Bug 1452704

Summary: [RFE] Backport Cinder Multibackend availability support
Product: Red Hat OpenStack Reporter: Luca Miccini <lmiccini>
Component: openstack-cinderAssignee: Gorka Eguileor <geguileo>
Status: CLOSED ERRATA QA Contact: Tzach Shefi <tshefi>
Severity: high Docs Contact:
Priority: high    
Version: 11.0 (Ocata)CC: dcadzow, dnavale, dwojewod, eharney, geguileo, pgrist, pkundal, scohen, sputhenp, srevivo
Target Milestone: z4Keywords: FeatureBackport, FutureFeature, Triaged, ZStream
Target Release: 11.0 (Ocata)Flags: scohen: needinfo+
Hardware: All   
OS: Linux   
Whiteboard:
Fixed In Version: openstack-cinder-10.0.6-5.el7ost Doc Type: Enhancement
Doc Text:
Adds support for multiple Availability Zones within a single Block Storage volume service by defining the Availability Zones on each driver section.
Story Points: ---
Clone Of:
: 1488390 1510931 (view as bug list) Environment:
Last Closed: 2018-02-13 16:29:16 UTC Type: Bug
Regression: --- Mount Type: ---
Documentation: --- CRM:
Verified Versions: Category: ---
oVirt Team: --- RHEL 7.3 requirements from Atomic Host:
Cloudforms Team: --- Target Upstream Version:
Embargoed:
Bug Depends On: 1466000    
Bug Blocks: 1488390, 1510931    
Attachments:
Description Flags
test patch none

Description Luca Miccini 2017-05-19 13:51:35 UTC
Description of problem:

I would like to request the backport of the following cinder feature:

https://blueprints.launchpad.net/cinder/+spec/multibackend-az-support

https://review.openstack.org/#/c/433437/

"Currently, all Cinder services on one node must be part of the same storage availability zone due to this option being in the DEFAULT config section. This made sense when only one backend was specified. But since adding multibackend support, and deprecating support for defining backends in the DEFAULT section, this puts an unnecessary restriction on backend service setup.

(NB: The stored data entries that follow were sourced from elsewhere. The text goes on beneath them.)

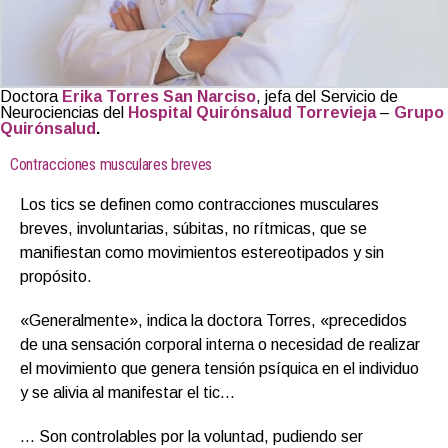
Doctora
Erika Torres San Narciso
, jefa del Servicio de
Neurociencias del
Hospital Quirónsalud Torrevieja
–
Grupo
Quirónsalud
.
Contracciones musculares breves
Los tics se definen como contracciones musculares
breves, involuntarias, súbitas, no rítmicas, que se
manifiestan como movimientos estereotipados y sin
propósito.
«Generalmente», indica la doctora Torres, «precedidos
de una sensación corporal interna o necesidad de realizar
el movimiento que genera tensión psíquica en el individuo
y se alivia al manifestar el tic…
… Son controlables por la voluntad, pudiendo ser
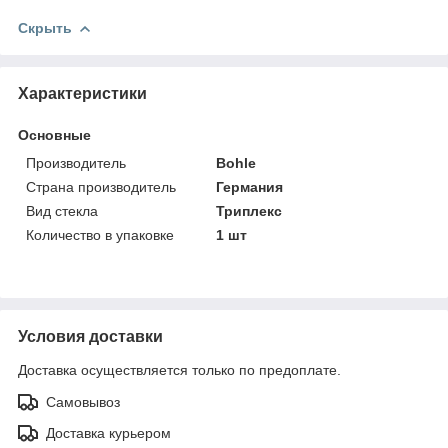
Скрыть
Характеристики
Основные
Производитель
Bohle
Страна производитель
Германия
Вид стекла
Триплекс
Количество в упаковке
1 шт
Условия доставки
Доставка осуществляется только по предоплате.
Самовывоз
Доставка курьером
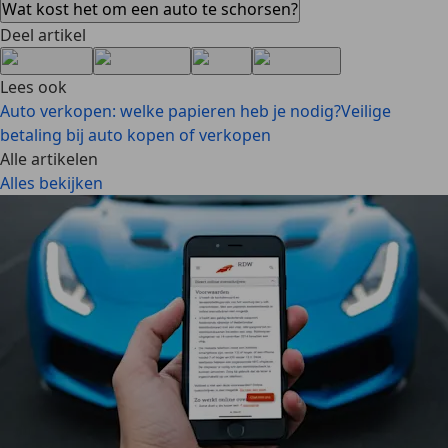
Wat kost het om een auto te schorsen?
Deel artikel
Lees ook
Auto verkopen: welke papieren heb je nodig?
Veilige
betaling bij auto kopen of verkopen
Alle artikelen
Alles bekijken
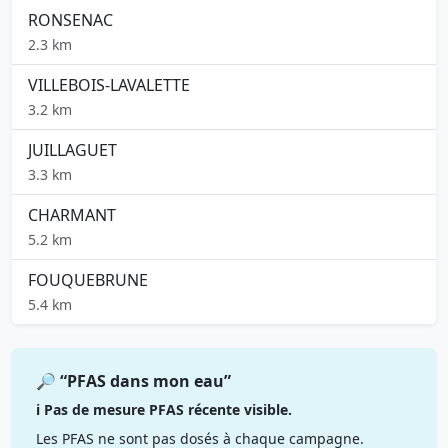
RONSENAC
2.3 km
VILLEBOIS-LAVALETTE
3.2 km
JUILLAGUET
3.3 km
CHARMANT
5.2 km
FOUQUEBRUNE
5.4 km
🔎 “PFAS dans mon eau”
ℹ️ Pas de mesure PFAS récente visible.
Les PFAS ne sont pas dosés à chaque campagne.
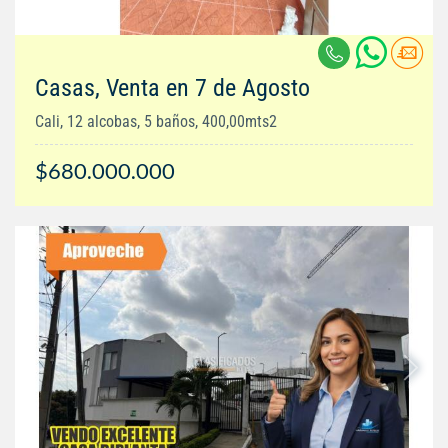
Casas, Venta en 7 de Agosto
Cali, 12 alcobas, 5 baños, 400,00mts2
$680.000.000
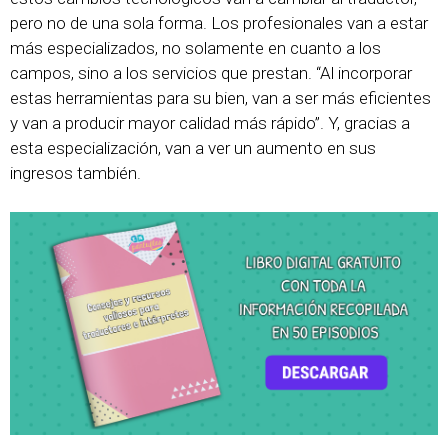
pero no de una sola forma. Los profesionales van a estar
más especializados, no solamente en cuanto a los
campos, sino a los servicios que prestan. “Al incorporar
estas herramientas para su bien, van a ser más eficientes
y van a producir mayor calidad más rápido”. Y, gracias a
esta especialización, van a ver un aumento en sus
ingresos también.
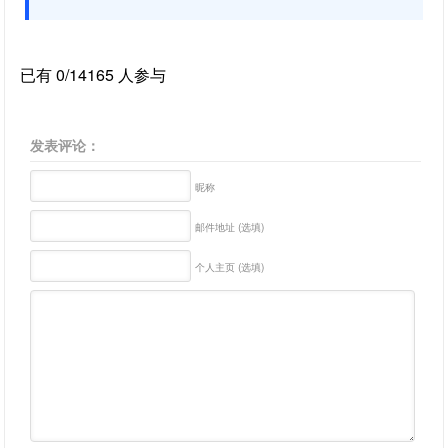
已有 0/14165 人参与
发表评论：
昵称
邮件地址 (选填)
个人主页 (选填)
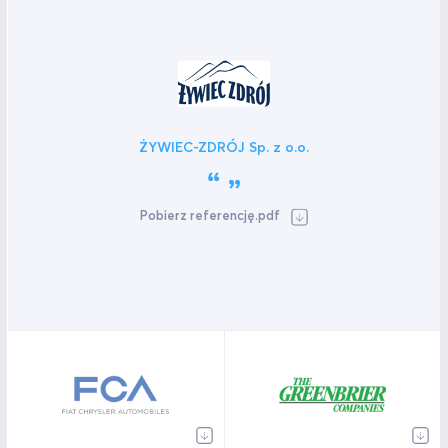
ŻYWIEC-ZDRÓJ Sp. z o.o.
Pobierz referencję.pdf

The API and scheduler service already need to be made available outside of a given availability zone/fault domain. Since the majority of backends are external devices, making the c-vol service just a control path like the api and scheduler service, it should be fine to include c-vol in with these others. The backends themselves can be in different fault domains. We should therefore allow defining per-backend availability zones."


Version-Release number of selected component (if applicable):

openstack-cinder-10 (ocata)

How reproducible:

always

Steps to Reproduce:
1. verify no backend_availability_zone option is available in cinder.conf
2.
3.

Actual results:

1. AZ value cannot be defined on a per-backend basis
2. cinder-volume service can only manage storage backend in the same (single) AZ defined in cinder.conf

Expected results:

1. cinder to allow the definition of AZ value on a per backend basis.
2. single cinder-volume instance to manage multiple backends in multiple AZ's

Additional info:

Comment 4 Luca Miccini 2017-05-23 10:29:28 UTC
proposed backport: https://review.openstack.org/#/c/467115/

Comment 6 Luca Miccini 2017-05-29 06:12:59 UTC
Created attachment 1283164 [details]
test patch

Comment 14 Tzach Shefi 2018-02-05 09:27:38 UTC
Gorka, let me know if verification below are sufficient to close this(cloned #3). 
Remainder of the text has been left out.